**** EXERCISE MATERIALS

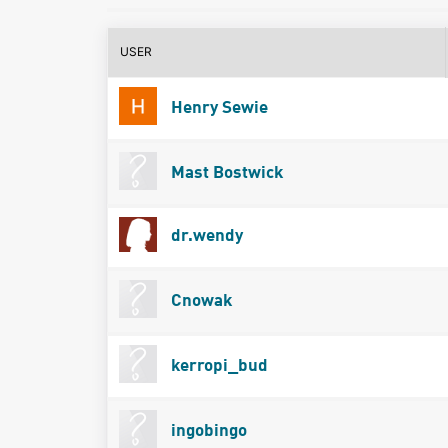
USER
Henry Sewie
Mast Bostwick
dr.wendy
Cnowak
kerropi_bud
ingobingo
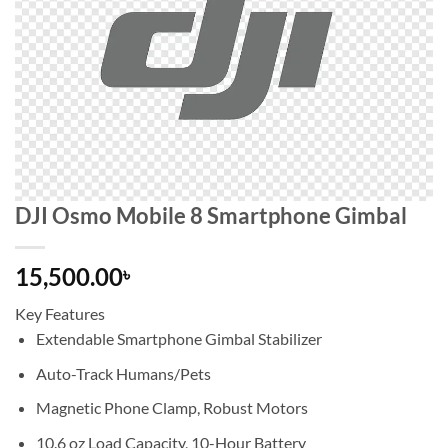
DJI Osmo Mobile 8 Smartphone Gimbal
15,500.00
৳
Key Features
Extendable Smartphone Gimbal Stabilizer
Auto-Track Humans/Pets
Magnetic Phone Clamp, Robust Motors
10.6 oz Load Capacity, 10-Hour Battery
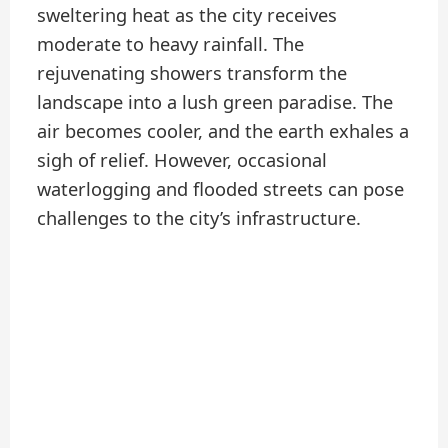
sweltering heat as the city receives
moderate to heavy rainfall. The
rejuvenating showers transform the
landscape into a lush green paradise. The
air becomes cooler, and the earth exhales a
sigh of relief. However, occasional
waterlogging and flooded streets can pose
challenges to the city’s infrastructure.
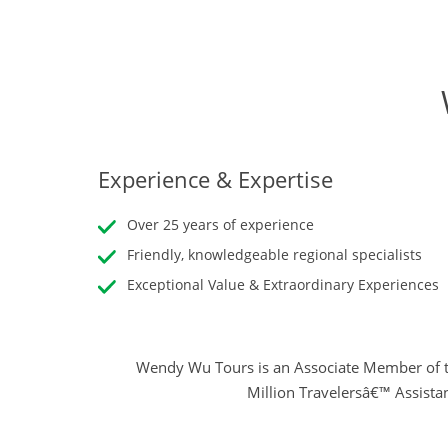
Experience & Expertise
Over 25 years of experience
Friendly, knowledgeable regional specialists
Exceptional Value & Extraordinary Experiences
Wendy Wu Tours is an Associate Member of t
Million Travelersâ€™ Assista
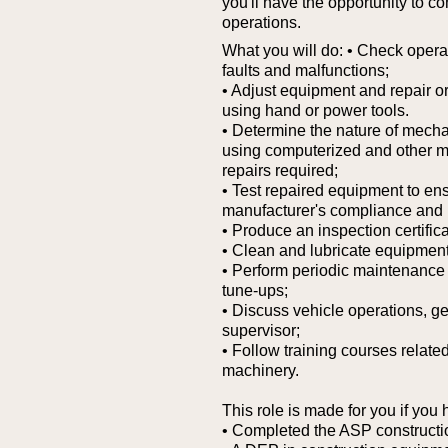
you'll have the opportunity to co
operations.
What you will do:
• Check operat
faults and malfunctions;
• Adjust equipment and repair or
using hand or power tools.
• Determine the nature of mechani
using computerized and other mo
repairs required;
• Test repaired equipment to en
manufacturer's compliance and 
• Produce an inspection certifica
• Clean and lubricate equipment
• Perform periodic maintenance 
tune-ups;
• Discuss vehicle operations, ge
supervisor;
• Follow training courses relate
machinery.
This role is made for you if you 
• Completed the ASP constructi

********

#### THE PROBLEM:
Output the lines from the one holding "manufacturer's compliance and" to the last line of the material, inclusive, exactly as they appear. Add no others.

#### ANSWER TO THIS EXERCISE:
manufacturer's compliance and 
• Produce an inspection certifica
• Clean and lubricate equipment
• Perform periodic maintenance 
tune-ups;
• Discuss vehicle operations, ge
supervisor;
• Follow training courses relate
machinery.
This role is made for you if you 
• Completed the ASP constructi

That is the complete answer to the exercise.